Musarò ha aggiunto che «gli stessi legali di Cucchi nel 2009 avrebbero fatto invano richiesta quel documento».

Stefano Cucchi

Stefano Cucchi

globalist 8 marzo 2019

«Il 30 ottobre 2009 era stata fatta una relazione preliminare sui primi risultati dell'autopsia di Cucchi tenuta segreta, ma di cui il Comando Provinciale e il Gruppo Roma sapevano». Lo ha detto il pm Giovanni Musarò nel corso del processo sulla morte di Stefano Cucchi. In quel documento preliminare si sottolineava che «la lesività delle ferite allo stato non consentiva di accertare con esattezza le cause della morte».


Nel suo intervento di fronte alla Corte d'Appello di Roma, il pm Giovanni Musarò ha sottolineato che «nei verbali a firma dell'allora comandante del Gruppo Roma Casarsa e dell'allora comandante provinciale Tomasone la relazione non viene menzionata. Nel documento, sottoscritto dal dottor Tancredi, si sottolineava che la lesività delle ferite allo stato non consentiva di accertare con esattezza le cause della morte. Ma già in quei giorni i carabinieri, pur sapendo di quella relazione preliminare segreta, nel verbale escludevano un nesso di causalità delle ferite con la morte».

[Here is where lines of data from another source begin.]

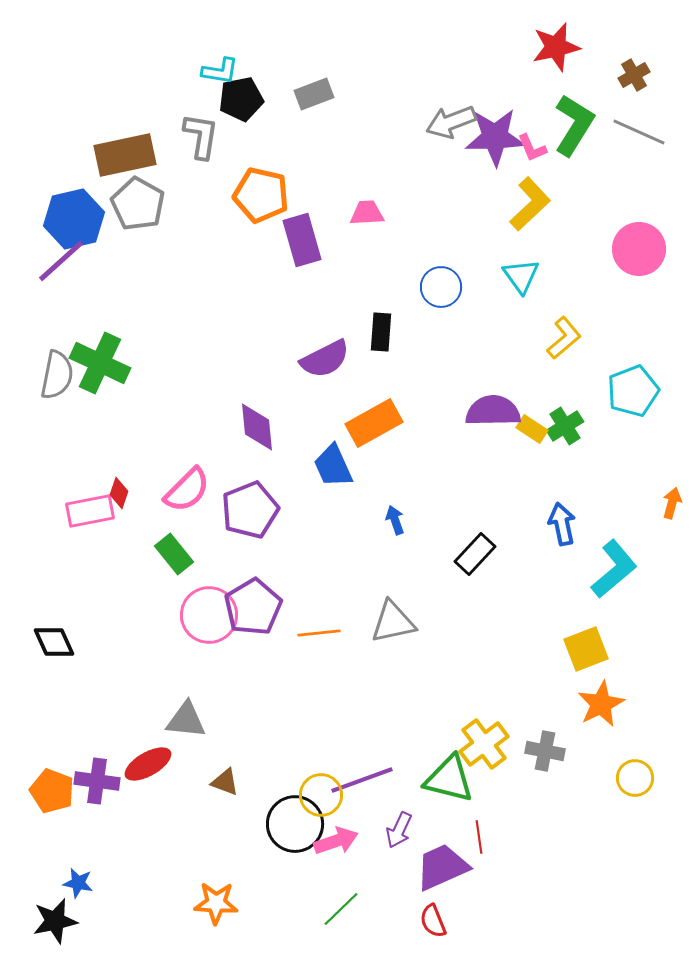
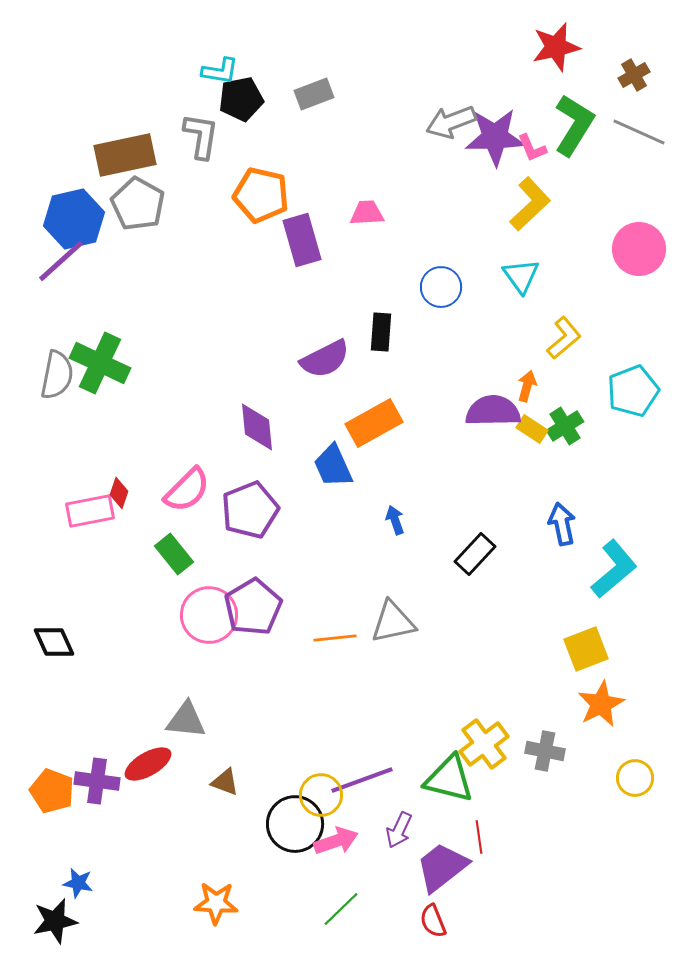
orange arrow at (672, 503): moved 145 px left, 117 px up
orange line at (319, 633): moved 16 px right, 5 px down
purple trapezoid at (442, 867): rotated 14 degrees counterclockwise
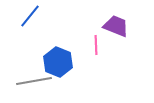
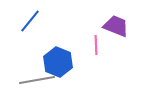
blue line: moved 5 px down
gray line: moved 3 px right, 1 px up
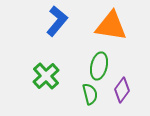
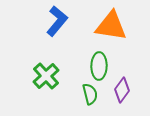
green ellipse: rotated 12 degrees counterclockwise
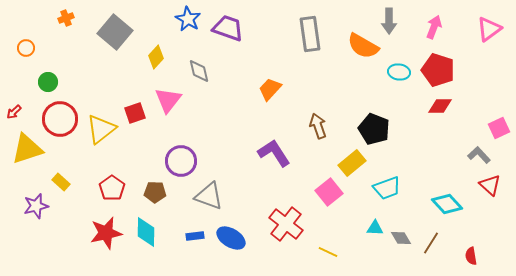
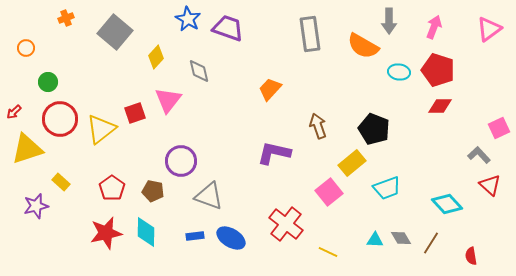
purple L-shape at (274, 153): rotated 44 degrees counterclockwise
brown pentagon at (155, 192): moved 2 px left, 1 px up; rotated 10 degrees clockwise
cyan triangle at (375, 228): moved 12 px down
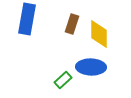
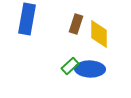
brown rectangle: moved 4 px right
blue ellipse: moved 1 px left, 2 px down
green rectangle: moved 7 px right, 14 px up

Musarò ha aggiunto che «gli stessi legali di Cucchi nel 2009 avrebbero fatto invano richiesta quel documento». Nella relazione preliminare sull'autopsia, di cui i carabinieri erano a conoscenza si spiega «che c'erano due fratture non precedenti alla morte e non si faceva riferimento ad alcuna responsabilità dei medici e che Cucchi era morto per cause da accertare». Così il pm Musarò in aula. Il pm rileva però che «nei verbali dei Carabinieri, invece, già si sosteneva che non c'era nesso di causalità tra le ferite e la morte. Se nel 2009 non si conoscevano le cause della morte com'è possibile che i carabinieri nei loro documenti già lo sapessero?».